__What you have to do__
For each line below that contains the string "nevis", copy that line.

__Extracted data entries__
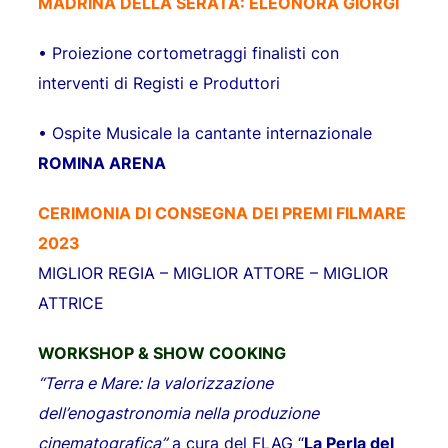
MADRINA DELLA SERATA:
ELEONORA GIORGI
• Proiezione cortometraggi finalisti con
interventi di Registi e Produttori
• Ospite Musicale la cantante internazionale
ROMINA ARENA
CERIMONIA DI CONSEGNA DEI PREMI FILMARE
2023
MIGLIOR REGIA – MIGLIOR ATTORE – MIGLIOR
ATTRICE
WORKSHOP & SHOW COOKING
“Terra e Mare: la valorizzazione
dell’enogastronomia nella produzione
cinematografica”
a cura del FLAG “
La Perla del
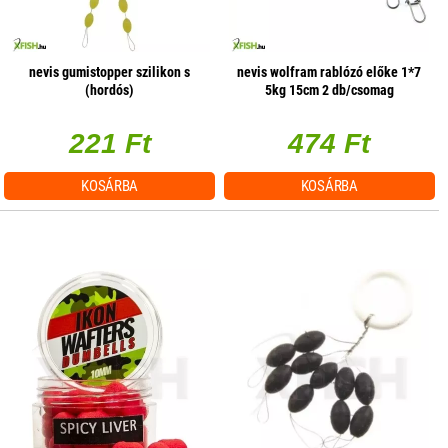
nevis gumistopper szilikon s
nevis wolfram rablózó előke 1*7
(hordós)
5kg 15cm 2 db/csomag
221 Ft
474 Ft
KOSÁRBA
KOSÁRBA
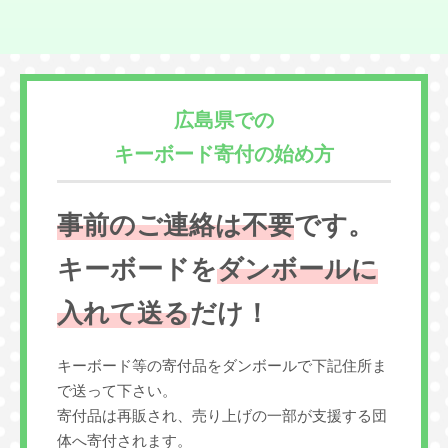
広島県での
キーボード寄付の始め方
事前のご連絡は不要
です。
キーボードを
ダンボールに
入れて送る
だけ！
キーボード等の寄付品をダンボールで下記住所ま
で送って下さい。
寄付品は再販され、売り上げの一部が支援する団
体へ寄付されます。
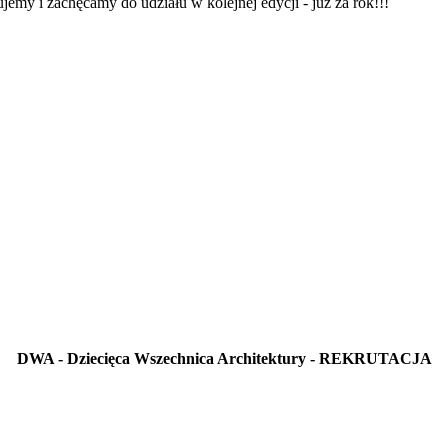
 i zachęcamy do udziału w kolejnej edycji - już za rok!!!
DWA - Dziecięca Wszechnica Architektury - REKRUTACJA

__Expected answer__
nevis gumistopper szilikon s
nevis wolfram rablózó előke 1*7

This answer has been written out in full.